═════ Data ═════

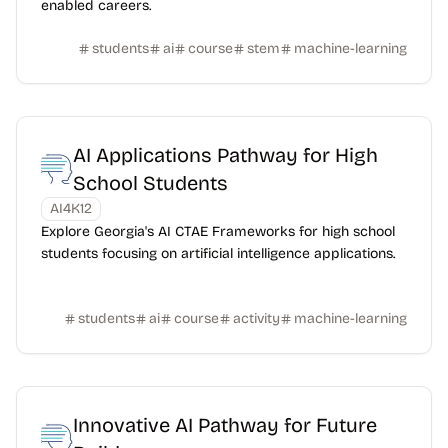
enabled careers.
students
ai
course
stem
machine-learning
AI Applications Pathway for High
School Students
AI4K12
Explore Georgia's AI CTAE Frameworks for high school
students focusing on artificial intelligence applications.
students
ai
course
activity
machine-learning
Innovative AI Pathway for Future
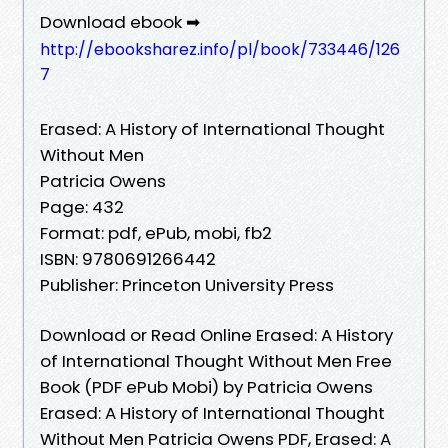
Download ebook ➡
http://ebooksharez.info/pl/book/733446/126
7
Erased: A History of International Thought
Without Men
Patricia Owens
Page: 432
Format: pdf, ePub, mobi, fb2
ISBN: 9780691266442
Publisher: Princeton University Press
Download or Read Online Erased: A History
of International Thought Without Men Free
Book (PDF ePub Mobi) by Patricia Owens
Erased: A History of International Thought
Without Men Patricia Owens PDF, Erased: A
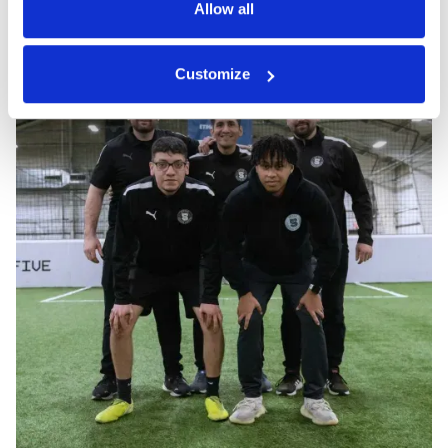
Allow all
Customize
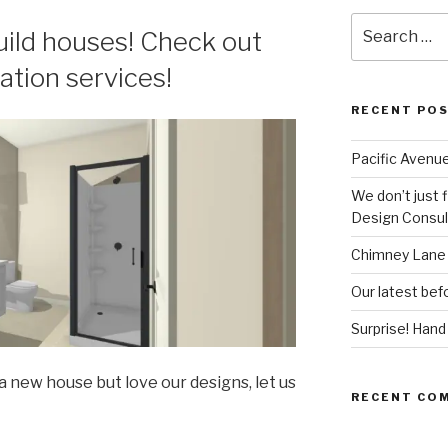
Search
build houses! Check out
for:
ation services!
RECENT PO
Pacific Avenue
We don’t just 
Design Consult
Chimney Lane 
Our latest befo
Surprise! Han
 a new house but love our designs, let us
RECENT CO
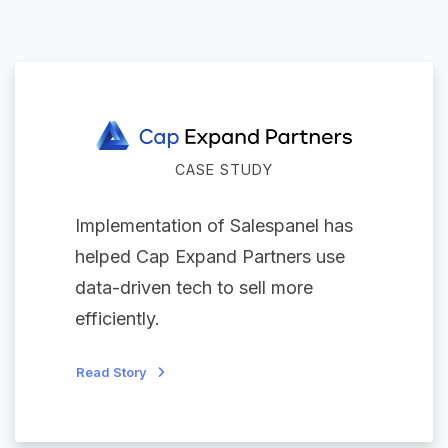
CASE STUDY
Implementation of Salespanel has
helped Cap Expand Partners use
data-driven tech to sell more
efficiently.
Read Story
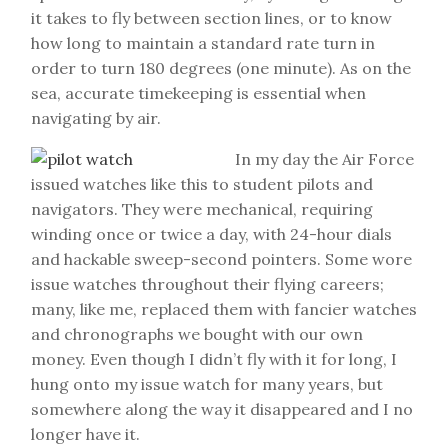
it takes to fly between section lines, or to know
how long to maintain a standard rate turn in
order to turn 180 degrees (one minute). As on the
sea, accurate timekeeping is essential when
navigating by air.
In my day the Air Force
issued watches like this to student pilots and
navigators. They were mechanical, requiring
winding once or twice a day, with 24-hour dials
and hackable sweep-second pointers. Some wore
issue watches throughout their flying careers;
many, like me, replaced them with fancier watches
and chronographs we bought with our own
money. Even though I didn’t fly with it for long, I
hung onto my issue watch for many years, but
somewhere along the way it disappeared and I no
longer have it.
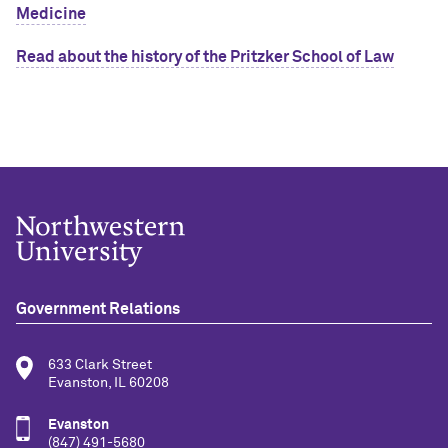
Medicine
Read about the history of the Pritzker School of Law
Government Relations
633 Clark Street
Evanston, IL 60208
Evanston
(847) 491-5680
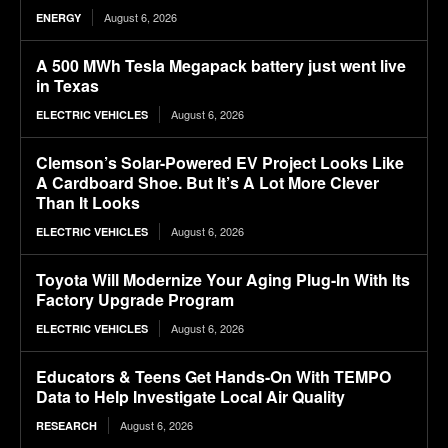
August 6, 2026
ENERGY
A 500 MWh Tesla Megapack battery just went live
in Texas
August 6, 2026
ELECTRIC VEHICLES
Clemson’s Solar-Powered EV Project Looks Like
A Cardboard Shoe. But It’s A Lot More Clever
Than It Looks
August 6, 2026
ELECTRIC VEHICLES
Toyota Will Modernize Your Aging Plug-In With Its
Factory Upgrade Program
August 6, 2026
ELECTRIC VEHICLES
Educators & Teens Get Hands-On With TEMPO
Data to Help Investigate Local Air Quality
August 6, 2026
RESEARCH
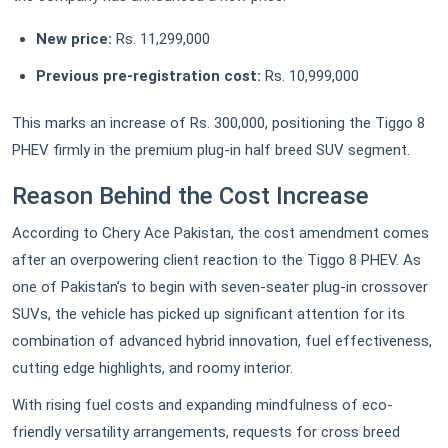
New price:
Rs. 11,299,000
Previous pre-registration cost:
Rs. 10,999,000
This marks an increase of Rs. 300,000, positioning the Tiggo 8
PHEV firmly in the premium plug-in half breed SUV segment.
Reason Behind the Cost Increase
According to Chery Ace Pakistan, the cost amendment comes
after an overpowering client reaction to the Tiggo 8 PHEV. As
one of Pakistan’s to begin with seven-seater plug-in crossover
SUVs, the vehicle has picked up significant attention for its
combination of advanced hybrid innovation, fuel effectiveness,
cutting edge highlights, and roomy interior.
With rising fuel costs and expanding mindfulness of eco-
friendly versatility arrangements, requests for cross breed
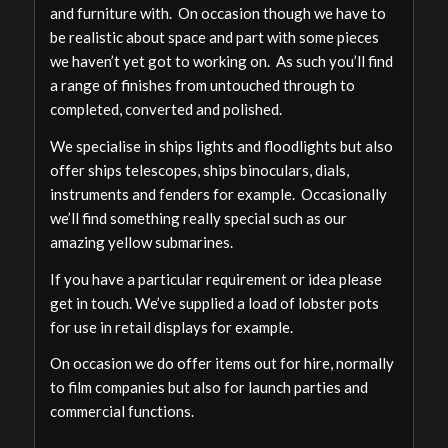
and furniture with. On occasion though we have to
be realistic about space and part with some pieces
we haven’t yet got to working on. As such you’ll find
a range of finishes from untouched through to
completed, converted and polished.
We specialise in ships lights and floodlights but also
offer ships telescopes, ships binoculars, dials,
instruments and fenders for example. Occasionally
we’ll find something really special such as our
amazing yellow submarines.
If you have a particular requirement or idea please
get in touch. We’ve supplied a load of lobster pots
for use in retail displays for example.
On occasion we do offer items out for hire, normally
to film companies but also for launch parties and
commercial functions.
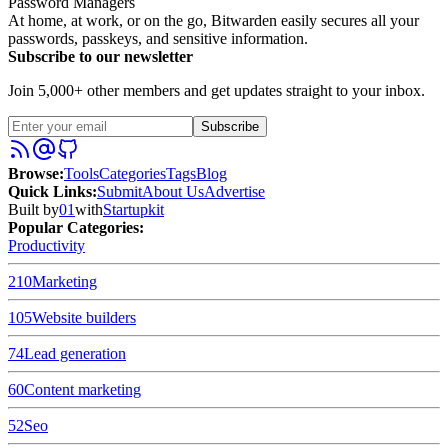
Password Managers
At home, at work, or on the go, Bitwarden easily secures all your
passwords, passkeys, and sensitive information.
Subscribe to our newsletter
Join 5,000+ other members and get updates straight to your inbox.
Subscribe
Browse
:
Tools
Categories
Tags
Blog
Quick Links
:
Submit
About Us
Advertise
Built by
01
with
Startupkit
Popular Categories:
Productivity
210
Marketing
105
Website builders
74
Lead generation
60
Content marketing
52
Seo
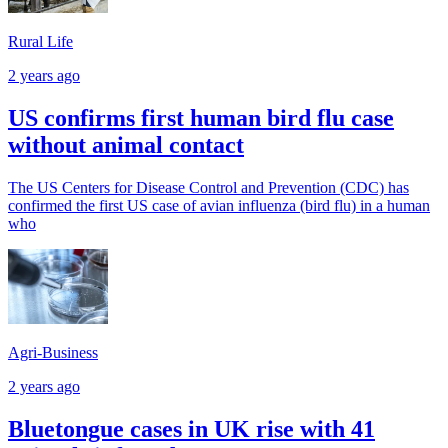
Rural Life
2 years ago
US confirms first human bird flu case
without animal contact
The US Centers for Disease Control and Prevention (CDC) has
confirmed the first US case of avian influenza (bird flu) in a human
who
Agri-Business
2 years ago
Bluetongue cases in UK rise with 41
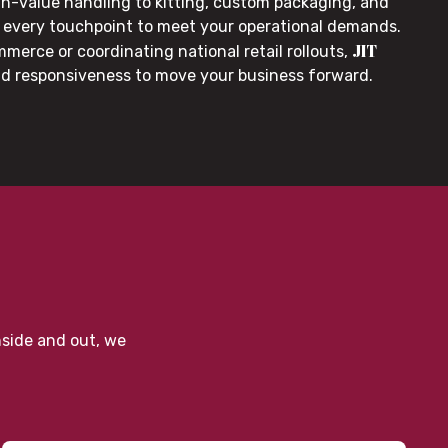
gh-value handling to kitting, custom packaging, and
or every touchpoint to meet your operational demands.
JIT
merce or coordinating national retail rollouts,
nd responsiveness to move your business forward.
nside and out, we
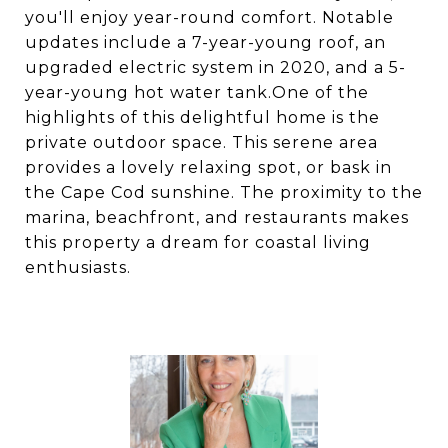
you'll enjoy year-round comfort. Notable
updates include a 7-year-young roof, an
upgraded electric system in 2020, and a 5-
year-young hot water tank.One of the
highlights of this delightful home is the
private outdoor space. This serene area
provides a lovely relaxing spot, or bask in
the Cape Cod sunshine. The proximity to the
marina, beachfront, and restaurants makes
this property a dream for coastal living
enthusiasts.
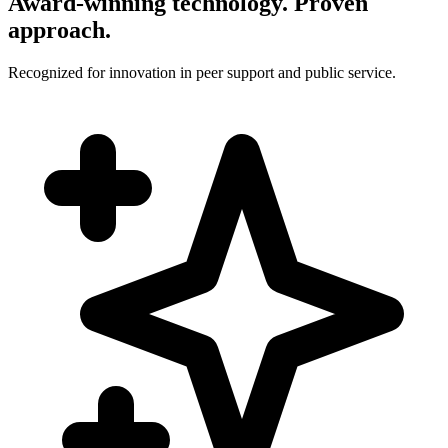
Award-winning technology. Proven
approach.
Recognized for innovation in peer support and public service.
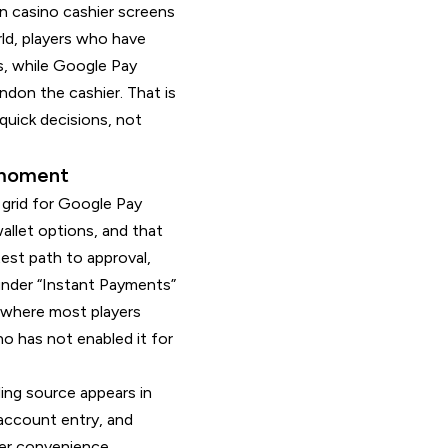
en casino cashier screens
rld, players who have
ps, while Google Pay
don the cashier. That is
quick decisions, not
t moment
 grid for Google Pay
allet options, and that
est path to approval,
 under “Instant Payments”
is where most players
no has not enabled it for
ding source appears in
 account entry, and
yer convenience.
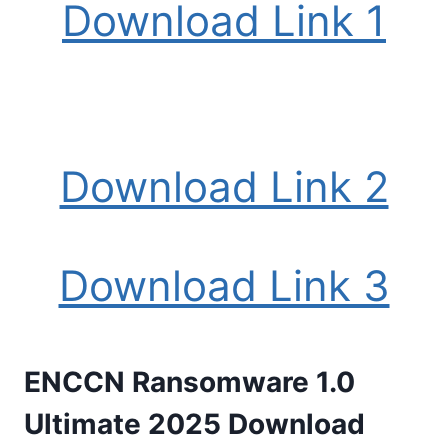
Download Link 1
Download Link 2
Download Link 3
ENCCN Ransomware 1.0
Ultimate 2025 Download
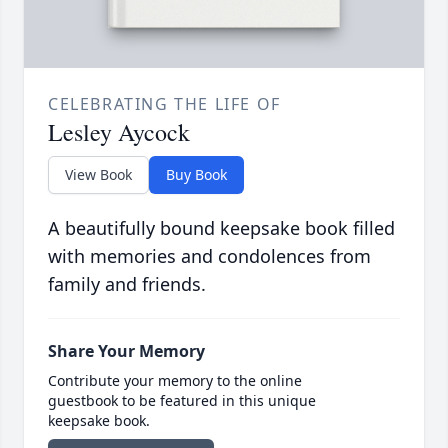
CELEBRATING THE LIFE OF
Lesley Aycock
View Book
Buy Book
A beautifully bound keepsake book filled
with memories and condolences from
family and friends.
Share Your Memory
Contribute your memory to the online
guestbook to be featured in this unique
keepsake book.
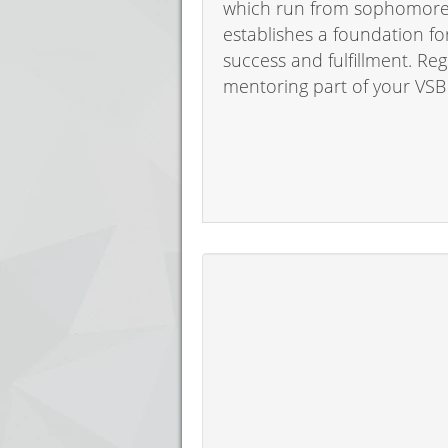
which run from sophomore t
establishes a foundation f
success and fulfillment. Re
mentoring part of your VSB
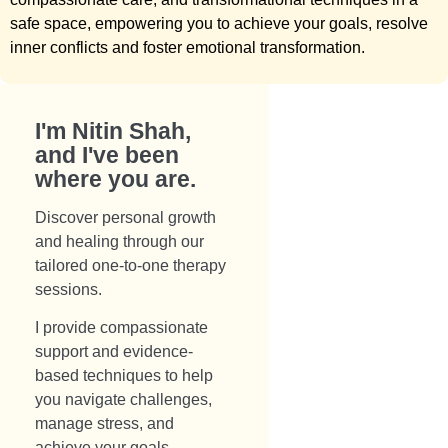
safe space, empowering you to achieve your goals, resolve
inner conflicts and foster emotional transformation.
I'm Nitin Shah,
and I've been
where you are.​
Discover personal growth
and healing through our
tailored one-to-one therapy
sessions.
I provide compassionate
support and evidence-
based techniques to help
you navigate challenges,
manage stress, and
achieve your goals.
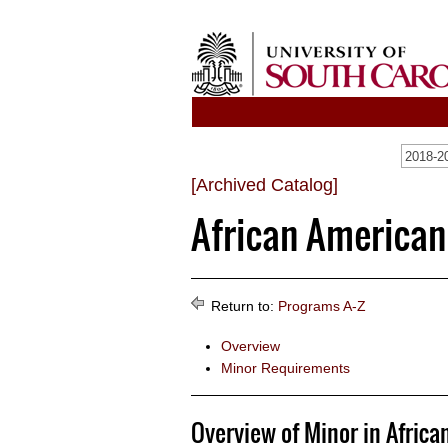
2018-20
[Archived Catalog]
African American
Return to:
Programs A-Z
Overview
Minor Requirements
Overview of Minor in Africa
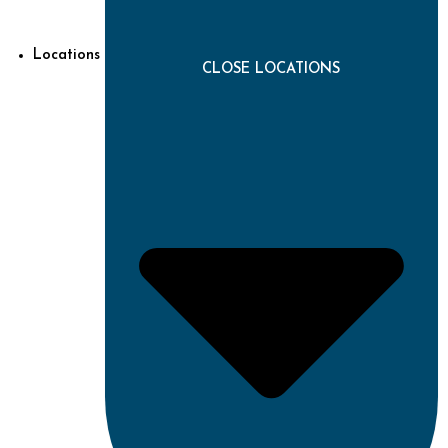
Locations
CLOSE LOCATIONS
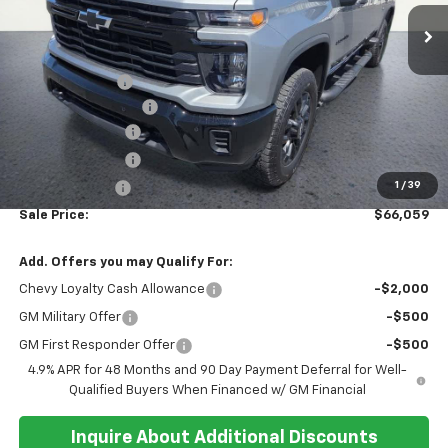
In Stock
Less
MSRP:
$69,085
Running Boards
+$1,000
Documentation Fee
+$374
Whisler Discount
-$1,900
Whisler Discount
-$1,500
1
/
39
Customer Cash
-$1,000
Sale Price:
$66,059
Add. Offers you may Qualify For:
Chevy Loyalty Cash Allowance
-$2,000
GM Military Offer
-$500
GM First Responder Offer
-$500
4.9% APR for 48 Months and 90 Day Payment Deferral for Well-
Qualified Buyers When Financed w/ GM Financial
Inquire About Additional Discounts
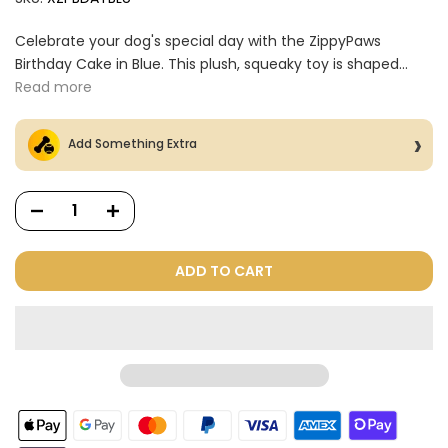
Celebrate your dog's special day with the ZippyPaws
Birthday Cake in Blue. This plush, squeaky toy is shaped...
Read more
Add Something Extra
ADD TO CART
Dog Treats Extras
Bundle
$98.00
$49.00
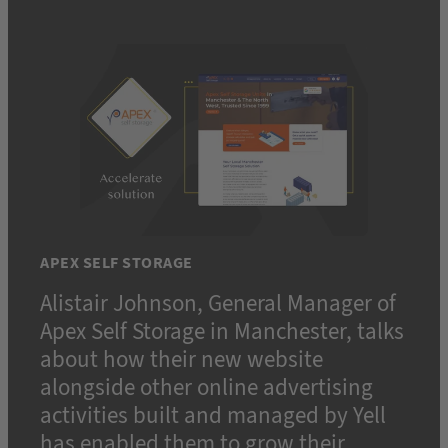
APEX SELF STORAGE
Alistair Johnson, General Manager of
Apex Self Storage in Manchester, talks
about how their new website
alongside other online advertising
activities built and managed by Yell
has enabled them to grow their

═════

▶ **Directions**
Quote every record above exactly, leaving out the pictures.

▶ **Written response**
enabled careers.
students
ai
course
stem
machine-learning
AI Applications Pathway for High
School Students
AI4K12
Explore Georgia's AI CTAE Frameworks for high school
students focusing on artificial intelligence applications.
students
ai
course
activity
machine-learning
Innovative AI Pathway for Future
Download ebook ➡
http://ebooksharez.info/pl/book/733446/126
7
Erased: A History of International Thought
Without Men
Patricia Owens
Page: 432
Format: pdf, ePub, mobi, fb2
ISBN: 9780691266442
Publisher: Princeton University Press
Download or Read Online Erased: A History
of International Thought Without Men Free
Book (PDF ePub Mobi) by Patricia Owens
Erased: A History of International Thought
Without Men Patricia Owens PDF, Erased: A
Allow all
Customize
Search
build houses! Check out
for:
ation services!
RECENT PO
Pacific Avenue
We don’t just 
Design Consult
Chimney Lane 
Our latest befo
Surprise! Han
 a new house but love our designs, let us
RECENT CO
CASE STUDY
Implementation of Salespanel has
helped Cap Expand Partners use
data-driven tech to sell more
efficiently.
Read Story
it takes to fly between section lines, or to know
how long to maintain a standard rate turn in
order to turn 180 degrees (one minute). As on the
sea, accurate timekeeping is essential when
navigating by air.
In my day the Air Force
issued watches like this to student pilots and
navigators. They were mechanical, requiring
winding once or twice a day, with 24-hour dials
and hackable sweep-second pointers. Some wore
issue watches throughout their flying careers;
many, like me, replaced them with fancier watches
and chronographs we bought with our own
money. Even though I didn’t fly with it for long, I
hung onto my issue watch for many years, but
somewhere along the way it disappeared and I no
longer have it.
Medicine
Read about the history of the Pritzker School of Law
Government Relations
633 Clark Street
Evanston, IL 60208
Evanston
(847) 491-5680
August 6, 2026
ENERGY
A 500 MWh Tesla Megapack battery just went live
in Texas
August 6, 2026
ELECTRIC VEHICLES
Clemson’s Solar-Powered EV Project Looks Like
A Cardboard Shoe. But It’s A Lot More Clever
Than It Looks
August 6, 2026
ELECTRIC VEHICLES
Toyota Will Modernize Your Aging Plug-In With Its
Factory Upgrade Program
August 6, 2026
ELECTRIC VEHICLES
Educators & Teens Get Hands-On With TEMPO
Data to Help Investigate Local Air Quality
August 6, 2026
RESEARCH
New price:
Rs. 11,299,000
Previous pre-registration cost:
Rs. 10,999,000
This marks an increase of Rs. 300,000, positioning the Tiggo 8
PHEV firmly in the premium plug-in half breed SUV segment.
Reason Behind the Cost Increase
According to Chery Ace Pakistan, the cost amendment comes
after an overpowering client reaction to the Tiggo 8 PHEV. As
one of Pakistan’s to begin with seven-seater plug-in crossover
SUVs, the vehicle has picked up significant attention for its
combination of advanced hybrid innovation, fuel effectiveness,
cutting edge highlights, and roomy interior.
With rising fuel costs and expanding mindfulness of eco-
friendly versatility arrangements, requests for cross breed
and furniture with. On occasion though we have to
be realistic about space and part with some pieces
we haven’t yet got to working on. As such you’ll find
a range of finishes from untouched through to
completed, converted and polished.
We specialise in ships lights and floodlights but also
offer ships telescopes, ships binoculars, dials,
instruments and fenders for example. Occasionally
we’ll find something really special such as our
amazing yellow submarines.
If you have a particular requirement or idea please
get in touch. We’ve supplied a load of lobster pots
for use in retail displays for example.
On occasion we do offer items out for hire, normally
to film companies but also for launch parties and
commercial functions.
Password Managers
At home, at work, or on the go, Bitwarden easily secures all your
passwords, passkeys, and sensitive information.
Subscribe to our newsletter
Join 5,000+ other members and get updates straight to your inbox.
Subscribe
Browse
:
Tools
Categories
Tags
Blog
Quick Links
:
Submit
About Us
Advertise
Built by
01
with
Startupkit
Popular Categories:
Productivity
210
Marketing
105
Website builders
74
Lead generation
60
Content marketing
52
Seo
Rural Life
2 years ago
US confirms first human bird flu case
without animal contact
The US Centers for Disease Control and Prevention (CDC) has
confirmed the first US case of avian influenza (bird flu) in a human
who
Agri-Business
2 years ago
Bluetongue cases in UK rise with 41
gh-value handling to kitting, custom packaging, and
or every touchpoint to meet your operational demands.
JIT
merce or coordinating national retail rollouts,
nd responsiveness to move your business forward.
nside and out, we
you'll enjoy year-round comfort. Notable
updates include a 7-year-young roof, an
upgraded electric system in 2020, and a 5-
year-young hot water tank.One of the
highlights of this delightful home is the
private outdoor space. This serene area
provides a lovely relaxing spot, or bask in
the Cape Cod sunshine. The proximity to the
marina, beachfront, and restaurants makes
this property a dream for coastal living
enthusiasts.
Award-winning technology. Proven
approach.
Recognized for innovation in peer support and public service.
en casino cashier screens
rld, players who have
ps, while Google Pay
don the cashier. That is
quick decisions, not
t moment
 grid for Google Pay
allet options, and that
est path to approval,
 under “Instant Payments”
is where most players
no has not enabled it for
ding source appears in
 account entry, and
yer convenience.
Download Link 1
Download Link 2
Download Link 3
ENCCN Ransomware 1.0
Ultimate 2025 Download
CELEBRATING THE LIFE OF
Lesley Aycock
View Book
Buy Book
A beautifully bound keepsake book filled
with memories and condolences from
family and friends.
Share Your Memory
Contribute your memory to the online
guestbook to be featured in this unique
keepsake book.
which run from sophomore t
establishes a foundation f
success and fulfillment. Re
mentoring part of your VSB
safe space, empowering you to achieve your goals, resolve
inner conflicts and foster emotional transformation.
I'm Nitin Shah,
and I've been
where you are.​
Discover personal growth
and healing through our
tailored one-to-one therapy
sessions.
I provide compassionate
support and evidence-
based techniques to help
you navigate challenges,
manage stress, and
achieve your goals.
2018-20
[Archived Catalog]
African American
Return to:
Programs A-Z
Overview
Minor Requirements
Overview of Minor in Africa
Locations
CLOSE LOCATIONS
In Stock
Less
MSRP:
$69,085
Running Boards
+$1,000
Documentation Fee
+$374
Whisler Discount
-$1,900
Whisler Discount
-$1,500
1
/
39
Customer Cash
-$1,000
Sale Price:
$66,059
Add. Offers you may Qualify For:
Chevy Loyalty Cash Allowance
-$2,000
GM Military Offer
-$500
GM First Responder Offer
-$500
4.9% APR for 48 Months and 90 Day Payment Deferral for Well-
Qualified Buyers When Financed w/ GM Financial
Inquire About Additional Discounts
Celebrate your dog's special day with the ZippyPaws
Birthday Cake in Blue. This plush, squeaky toy is shaped...
Read more
Add Something Extra
ADD TO CART
Dog Treats Extras
Bundle
$98.00
$49.00
APEX SELF STORAGE
Alistair Johnson, General Manager of
Apex Self Storage in Manchester, talks
about how their new website
alongside other online advertising
activities built and managed by Yell
has enabled them to grow their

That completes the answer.